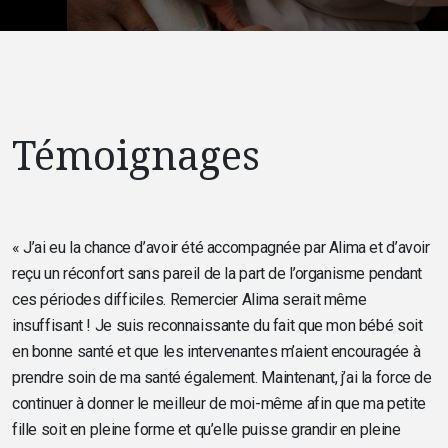
Témoignages
« J’ai eu la chance d’avoir été accompagnée par Alima et d’avoir
reçu un réconfort sans pareil de la part de l’organisme pendant
ces périodes difficiles. Remercier Alima serait même
insuffisant ! Je suis reconnaissante du fait que mon bébé soit
en bonne santé et que les intervenantes m’aient encouragée à
prendre soin de ma santé également. Maintenant, j’ai la force de
continuer à donner le meilleur de moi-même afin que ma petite
fille soit en pleine forme et qu’elle puisse grandir en pleine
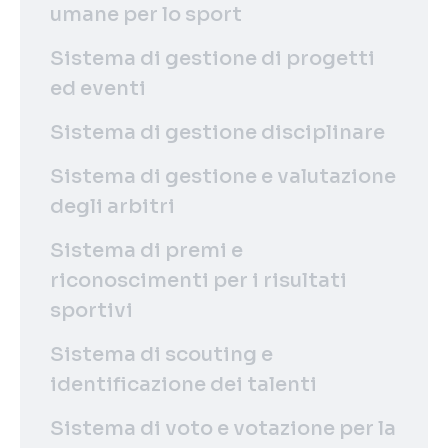
umane per lo sport
Sistema di gestione di progetti
ed eventi
Sistema di gestione disciplinare
Sistema di gestione e valutazione
degli arbitri
Sistema di premi e
riconoscimenti per i risultati
sportivi
Sistema di scouting e
identificazione dei talenti
Sistema di voto e votazione per la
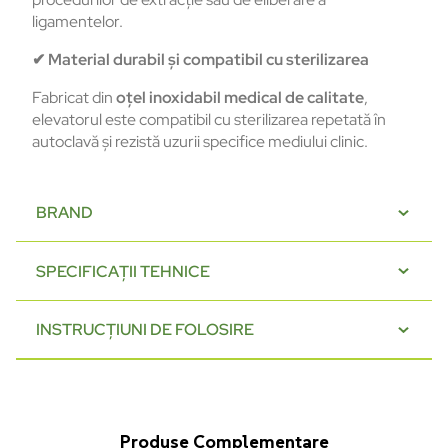
ligamentelor.
✔
Material durabil și compatibil cu sterilizarea
Fabricat din
oțel inoxidabil medical de calitate
,
elevatorul este compatibil cu sterilizarea repetată în
autoclavă și rezistă uzurii specifice mediului clinic.
BRAND
SPECIFICAȚII TEHNICE
INSTRUCȚIUNI DE FOLOSIRE
Produse Complementare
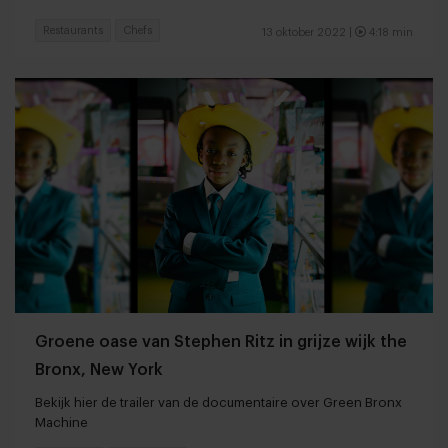
Restaurants
Chefs
13 oktober 2022 |
4:18 min
Groene oase van Stephen Ritz in grijze wijk the
Bronx, New York
Bekijk hier de trailer van de documentaire over Green Bronx
Machine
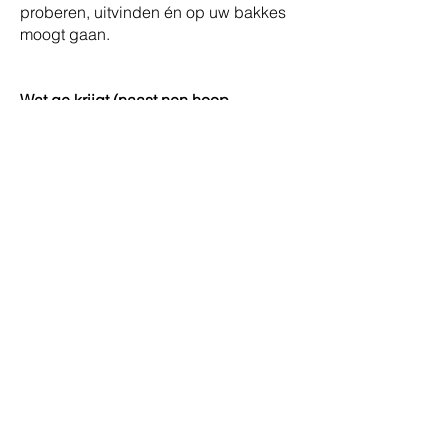
proberen, uitvinden én op uw bakkes
moogt gaan.
Wat ge krijgt (naast nen hoop
memorabele verhalen):
Een loon waar ge blij van wordt (en
waar ge nog pinten van kunt trakteren).
Maaltijdcheques, want recruiters leven
niet van complimenten alleen.
Laptop, gsm en alles wat ge nodig
hebt om mensen te vinden (én te
overtuigen).
Een wagen of mobiliteitsbudget —
whatever makes you roll.
Flexibele uren en plekken. Werkt ge
liever met koffie of met stilte? Gij kiest.
Opleidingen, coaching en véél
sparring. We willen dat ge beter wordt,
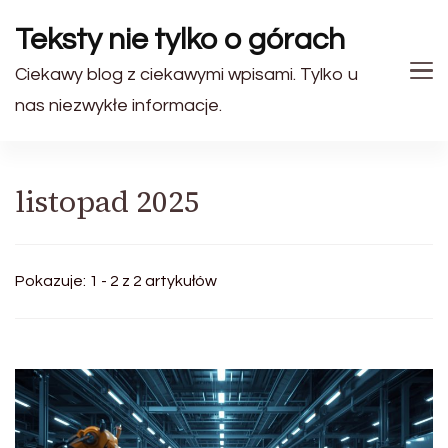
Teksty nie tylko o górach
Ciekawy blog z ciekawymi wpisami. Tylko u
nas niezwykłe informacje.
listopad 2025
Pokazuje: 1 - 2 z 2 artykułów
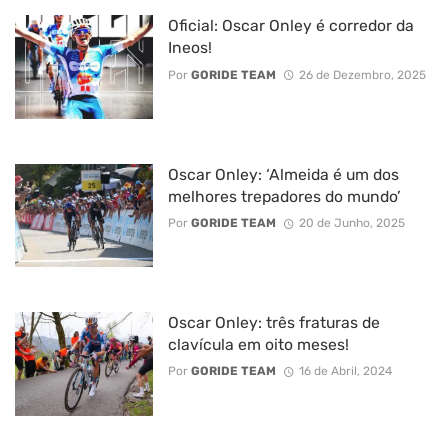
Oficial: Oscar Onley é corredor da
Ineos!
Por
GORIDE TEAM
26 de Dezembro, 2025
Oscar Onley: ‘Almeida é um dos
melhores trepadores do mundo’
Por
GORIDE TEAM
20 de Junho, 2025
Oscar Onley: três fraturas de
clavícula em oito meses!
Por
GORIDE TEAM
16 de Abril, 2024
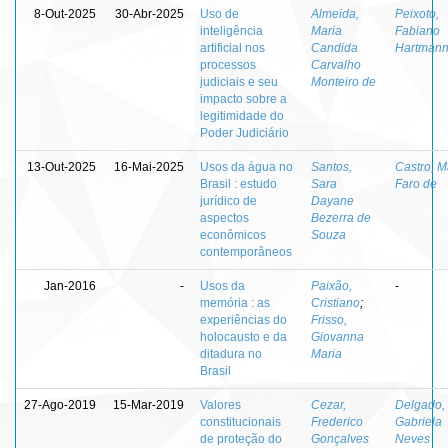
8-Out-2025
30-Abr-2025
Uso de
Almeida,
Peixoto,
inteligência
Maria
Fabiano
artificial nos
Candida
Hartman
processos
Carvalho
judiciais e seu
Monteiro de
impacto sobre a
legitimidade do
Poder Judiciário
13-Out-2025
16-Mai-2025
Usos da água no
Santos,
Castro, M
Brasil : estudo
Sara
Faro de
jurídico de
Dayane
aspectos
Bezerra de
econômicos
Souza
contemporâneos
Jan-2016
-
Usos da
Paixão,
-
memória : as
Cristiano
;
experiências do
Frisso,
holocausto e da
Giovanna
ditadura no
Maria
Brasil
27-Ago-2019
15-Mar-2019
Valores
Cezar,
Delgado,
constitucionais
Frederico
Gabriela
de proteção do
Gonçalves
Neves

=======

§ Work required
Give the listing again in full, exactly as it is, but without its images.

§ Exercise response
Témoignages
« J’ai eu la chance d’avoir été accompagnée par Alima et d’avoir
reçu un réconfort sans pareil de la part de l’organisme pendant
ces périodes difficiles. Remercier Alima serait même
insuffisant ! Je suis reconnaissante du fait que mon bébé soit
en bonne santé et que les intervenantes m’aient encouragée à
prendre soin de ma santé également. Maintenant, j’ai la force de
continuer à donner le meilleur de moi-même afin que ma petite
fille soit en pleine forme et qu’elle puisse grandir en pleine
umane per lo sport
Sistema di gestione di progetti
ed eventi
Sistema di gestione disciplinare
Sistema di gestione e valutazione
degli arbitri
Sistema di premi e
riconoscimenti per i risultati
sportivi
Sistema di scouting e
identificazione dei talenti
Sistema di voto e votazione per la
ligamentelor.
✔
Material durabil și compatibil cu sterilizarea
Fabricat din
oțel inoxidabil medical de calitate
,
elevatorul este compatibil cu sterilizarea repetată în
autoclavă și rezistă uzurii specifice mediului clinic.
BRAND
SPECIFICAȚII TEHNICE
INSTRUCȚIUNI DE FOLOSIRE
Produse Complementare
Restaurants
Chefs
13 oktober 2022 |
4:18 min
Groene oase van Stephen Ritz in grijze wijk the
Bronx, New York
Bekijk hier de trailer van de documentaire over Green Bronx
Machine
proberen, uitvinden én op uw bakkes
moogt gaan.
Wat ge krijgt (naast nen hoop
memorabele verhalen):
Een loon waar ge blij van wordt (en
waar ge nog pinten van kunt trakteren).
Maaltijdcheques, want recruiters leven
niet van complimenten alleen.
Laptop, gsm en alles wat ge nodig
hebt om mensen te vinden (én te
overtuigen).
Een wagen of mobiliteitsbudget —
whatever makes you roll.
Flexibele uren en plekken. Werkt ge
liever met koffie of met stilte? Gij kiest.
Opleidingen, coaching en véél
sparring. We willen dat ge beter wordt,
Teksty nie tylko o górach
Ciekawy blog z ciekawymi wpisami. Tylko u
nas niezwykłe informacje.
listopad 2025
Pokazuje: 1 - 2 z 2 artykułów
Oficial: Oscar Onley é corredor da
Ineos!
Por
GORIDE TEAM
26 de Dezembro, 2025
Oscar Onley: ‘Almeida é um dos
melhores trepadores do mundo’
Por
GORIDE TEAM
20 de Junho, 2025
Oscar Onley: três fraturas de
clavícula em oito meses!
Por
GORIDE TEAM
16 de Abril, 2024
8-Out-2025
30-Abr-2025
Uso de
Almeida,
Peixoto,
inteligência
Maria
Fabiano
artificial nos
Candida
Hartman
processos
Carvalho
judiciais e seu
Monteiro de
impacto sobre a
legitimidade do
Poder Judiciário
13-Out-2025
16-Mai-2025
Usos da água no
Santos,
Castro, M
Brasil : estudo
Sara
Faro de
jurídico de
Dayane
aspectos
Bezerra de
econômicos
Souza
contemporâneos
Jan-2016
-
Usos da
Paixão,
-
memória : as
Cristiano
;
experiências do
Frisso,
holocausto e da
Giovanna
ditadura no
Maria
Brasil
27-Ago-2019
15-Mar-2019
Valores
Cezar,
Delgado,
constitucionais
Frederico
Gabriela
de proteção do
Gonçalves
Neves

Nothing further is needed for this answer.